Dia tidak menampik Pertamina masih membutuhkan waktu untuk bisa memproduksi Pertamax Green 95 dalam skala besar, lantaran industri bioetanol di dalam negeri relatif belum stabil.
“Namun, kita harus menuju ke sana karena kita masih punya lahan yang luas [untuk dijadikan perkebunan tebu,” katanya.
Pertamax Green 95 memiliki oktan 95 seperti halnya Pertamax Plus.
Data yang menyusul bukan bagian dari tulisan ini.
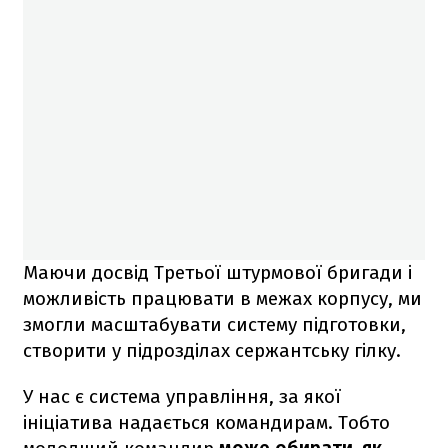
Маючи досвід Третьої штурмової бригади і
можливість працювати в межах корпусу, ми
змогли масштабувати систему підготовки,
створити у підрозділах сержантську гілку.
У нас є система управління, за якої
ініціатива надається командирам. Тобто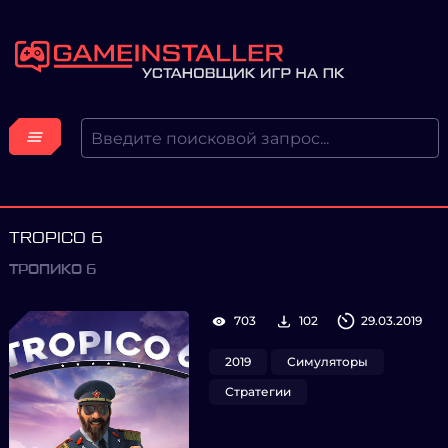
TROPICO 6
ТРОПИКО 6
703
102
29.03.2019
2019
Симуляторы
Стратегии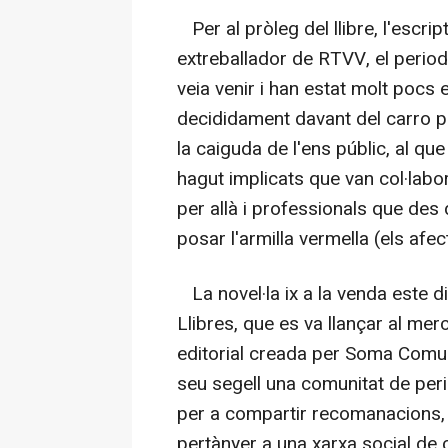
Per al pròleg del llibre, l'escr
extreballador de RTVV, el period
veia venir i han estat molt pocs 
decididament davant del carro p
la caiguda de l'ens públic, al qu
hagut implicats que van col·lab
per allà i professionals que des
posar l'armilla vermella (els afec
La novel·la ix a la venda este d
Llibres, que es va llançar al merc
editorial creada per Soma Comun
seu segell una comunitat de peri
per a compartir recomanacions, v
pertànyer a una xarxa social de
Sebagai catatan, Pertamina menghentikan penjualan bensin beroktan 95 sejak 2016. Sebagai gantinya, perusahaan meluncurkan Pertamax Turbo yang beroktan 98.
Saat ini, bensin dengan oktan 95 hanya dijual oleh Stasiun Pengisian Bahan Bakar Umum (SPBU) swasta. Per Juni 2023, bensin tersebut dibanderol di rentang harga Rp13.200—13.400 per liter di SPBU milik BP AKR, Shell, dan Vivo.
Pemerintah, di sisi lain, menargetkan penambahan lahan tebu seluas 700.000 hektare (ha) untuk dapat mengerek produksi bioetanol sebagai sumber energi terbarukan menjadi 1,2 juta kiloliter (kl) per 2030.
Target tersebut melonjak drastis dari realisasi produksi bioetanol fuel grade nasional sebanyak 40.000 kl per tahun pada 2022, atau jauh di bawah kebutuhan rerata 696.000 kl per tahun, menurut data Kementerian ESDM.
Terkait dengan target multiplikasi produksi bioetanol tersebut, Wakil Menteri Badan Usaha Milik Negara (BUMN) 1 Pahala Nugraha Mansury mengatakan saat ini pemerintah sudah memiliki payung hukum yang jelas melalui Peraturan Presiden (Perpres) No. 40/2023
Perpres tentang Percepatan Swasembada Gula Nasional dan Penyediaan Bioetanol Sebagai Bahan Bakar Nabati itu diluncurkan dalam rangka mengakselerasi produksi biofuel di dalam negeri sampai per 2030 dan swasembada gula per 2028.
“Saat ini Indonesia baru memiliki 180.000 hektare lahan tebu saja. Kami berharap jumlah lahan bisa dikembangkan untuk bisa ditanami tebu sebagai salah satu sumber bioetanol. [Pengembangan lahan tebu] yang paling potensial bisa meningkat kurang lebih 700.000 ha, sehingga dapat menghasilkan 35 juta ton tebu,” ujarnya di acara EBTKE Conex 2023, Kamis (13/7/2023).